Amy: I always wanted to be involved with making films. TFO Productions developed organically. When the Crest Theatre, where we do our film festival, got their digital projection system, I think we all looked at each other and saw the opportunity that provided us in making our own films.
So, you guys are long-time horror/cult film fans, eh?
Christy: Absolutely. I think most of my fondest childhood memories revolve around seeing horror films in the theater or on TV. I think I may even go as far as saying that horror and cult films may be the single biggest influence on me and how I turned out as a productive adult member of society.

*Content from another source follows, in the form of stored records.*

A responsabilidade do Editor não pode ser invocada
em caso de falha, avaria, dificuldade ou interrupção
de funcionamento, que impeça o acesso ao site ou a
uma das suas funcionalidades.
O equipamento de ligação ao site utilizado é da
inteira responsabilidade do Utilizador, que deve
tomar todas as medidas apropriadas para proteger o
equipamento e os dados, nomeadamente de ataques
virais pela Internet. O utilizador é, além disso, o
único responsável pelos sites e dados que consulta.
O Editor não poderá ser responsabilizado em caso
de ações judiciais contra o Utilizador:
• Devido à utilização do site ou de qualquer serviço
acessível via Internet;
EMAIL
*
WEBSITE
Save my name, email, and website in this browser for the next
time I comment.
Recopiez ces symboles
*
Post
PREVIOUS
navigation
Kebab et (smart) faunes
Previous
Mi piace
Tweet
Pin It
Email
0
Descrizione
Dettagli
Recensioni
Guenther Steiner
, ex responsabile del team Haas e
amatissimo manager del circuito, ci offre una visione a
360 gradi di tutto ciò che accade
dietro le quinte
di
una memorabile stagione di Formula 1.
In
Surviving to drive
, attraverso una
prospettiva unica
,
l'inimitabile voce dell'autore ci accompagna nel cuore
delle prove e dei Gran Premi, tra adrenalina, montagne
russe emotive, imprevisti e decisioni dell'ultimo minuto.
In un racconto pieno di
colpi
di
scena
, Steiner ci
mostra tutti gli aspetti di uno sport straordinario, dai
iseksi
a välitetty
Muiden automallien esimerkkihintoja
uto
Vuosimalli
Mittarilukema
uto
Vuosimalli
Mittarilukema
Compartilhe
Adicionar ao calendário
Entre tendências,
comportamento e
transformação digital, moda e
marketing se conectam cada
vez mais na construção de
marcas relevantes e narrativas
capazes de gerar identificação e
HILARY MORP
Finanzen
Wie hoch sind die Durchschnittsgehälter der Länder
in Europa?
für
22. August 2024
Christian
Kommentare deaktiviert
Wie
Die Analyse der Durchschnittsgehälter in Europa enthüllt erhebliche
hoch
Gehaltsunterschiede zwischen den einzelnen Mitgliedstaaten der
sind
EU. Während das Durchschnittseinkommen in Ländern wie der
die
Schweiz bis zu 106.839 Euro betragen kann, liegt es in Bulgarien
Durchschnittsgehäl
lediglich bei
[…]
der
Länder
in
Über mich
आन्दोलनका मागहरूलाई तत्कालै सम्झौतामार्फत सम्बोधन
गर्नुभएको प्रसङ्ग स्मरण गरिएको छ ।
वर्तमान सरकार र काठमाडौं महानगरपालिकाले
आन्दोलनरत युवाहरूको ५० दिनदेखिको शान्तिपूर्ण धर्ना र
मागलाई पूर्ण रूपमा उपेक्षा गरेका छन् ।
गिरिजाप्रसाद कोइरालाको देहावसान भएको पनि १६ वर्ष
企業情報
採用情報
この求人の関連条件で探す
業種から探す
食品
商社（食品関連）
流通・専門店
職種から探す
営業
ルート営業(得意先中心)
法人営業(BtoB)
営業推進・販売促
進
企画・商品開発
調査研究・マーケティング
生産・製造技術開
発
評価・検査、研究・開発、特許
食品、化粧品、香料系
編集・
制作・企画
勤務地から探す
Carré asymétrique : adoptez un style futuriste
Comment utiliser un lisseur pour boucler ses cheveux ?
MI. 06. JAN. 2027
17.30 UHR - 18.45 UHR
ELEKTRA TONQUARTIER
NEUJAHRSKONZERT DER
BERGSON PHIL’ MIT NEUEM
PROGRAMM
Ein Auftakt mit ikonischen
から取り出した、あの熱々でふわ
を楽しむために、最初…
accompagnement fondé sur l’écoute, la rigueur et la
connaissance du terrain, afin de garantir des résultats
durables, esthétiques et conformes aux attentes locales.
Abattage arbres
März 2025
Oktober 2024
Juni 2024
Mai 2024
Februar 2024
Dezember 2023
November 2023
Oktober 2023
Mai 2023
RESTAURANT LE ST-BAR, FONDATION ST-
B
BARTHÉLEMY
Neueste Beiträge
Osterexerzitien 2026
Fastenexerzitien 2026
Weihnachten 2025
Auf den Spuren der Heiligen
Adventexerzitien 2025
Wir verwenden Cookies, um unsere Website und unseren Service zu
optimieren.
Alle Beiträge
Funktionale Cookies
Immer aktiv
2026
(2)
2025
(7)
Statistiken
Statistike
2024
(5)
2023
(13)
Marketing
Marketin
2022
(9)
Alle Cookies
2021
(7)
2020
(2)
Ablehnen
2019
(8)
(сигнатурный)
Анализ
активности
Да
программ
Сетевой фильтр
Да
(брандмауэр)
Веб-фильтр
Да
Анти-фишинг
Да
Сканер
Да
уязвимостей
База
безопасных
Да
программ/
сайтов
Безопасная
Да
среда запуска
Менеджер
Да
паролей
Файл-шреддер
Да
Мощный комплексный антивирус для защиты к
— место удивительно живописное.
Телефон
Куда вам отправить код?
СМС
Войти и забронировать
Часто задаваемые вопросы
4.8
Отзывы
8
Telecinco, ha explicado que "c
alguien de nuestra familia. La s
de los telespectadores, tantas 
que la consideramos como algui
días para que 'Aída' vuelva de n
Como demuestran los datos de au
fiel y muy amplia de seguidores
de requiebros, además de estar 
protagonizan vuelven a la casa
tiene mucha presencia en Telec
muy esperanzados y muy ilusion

Amy: Since I was a kid, I always loved horror movies. I did inside sales for the now defunct Tower Video main office from 1991 to 1998, that job allowed me to dig deeper into various types films and really “sealed the deal” for my love of cult cinema.
Okay, seminal influences please.
Christy: Besides EC Comics and pulp and classic crime fiction, I have been greatly influenced by the films of Roger Corman, Alfred Hitchcock, Roman Polanski, John Carpenter, Dario Argento, William Castle, John Waters and many, many more. I’m also profoundly influenced by brutality and horror in classic literature, like Macbeth, The Black Cat, as well as history—Salem witch trials, JFK’s assassination. And it absolutely shows in my own art and films.
Darin: My favorite movie is Bride of Frankenstein, but my filmmaking is probably more influenced by Roger Corman.
Amy: Growing up an only child, I had to rely on my imagination for entertainment, I would go see horror films such as Nightmare on Elm Street or one of the Friday the 13th series, then act them out afterwards over and over again. I would make up new things for Freddy or Jason to do and try to scare the neighborhood kids with my stories. This inspired me to want to me a filmmaker one day.
Christy: Hell yeah! I am a long-time purveyor of exploitation culture—in movies, books, music, art, theater, etc. Gots to have me some blood, boobs and brutality at all costs!
Darin: The retro feel is not really on purpose. It’s just that those old films are what I think is cool.
That absolutely comes through, and you have a real feel for that vibe, man. Y’all are based in Sacramento. That’s not the first California city that comes to mind when one thinks of movie making. Is there an arts or filmmaking scene there? Or are you guys it?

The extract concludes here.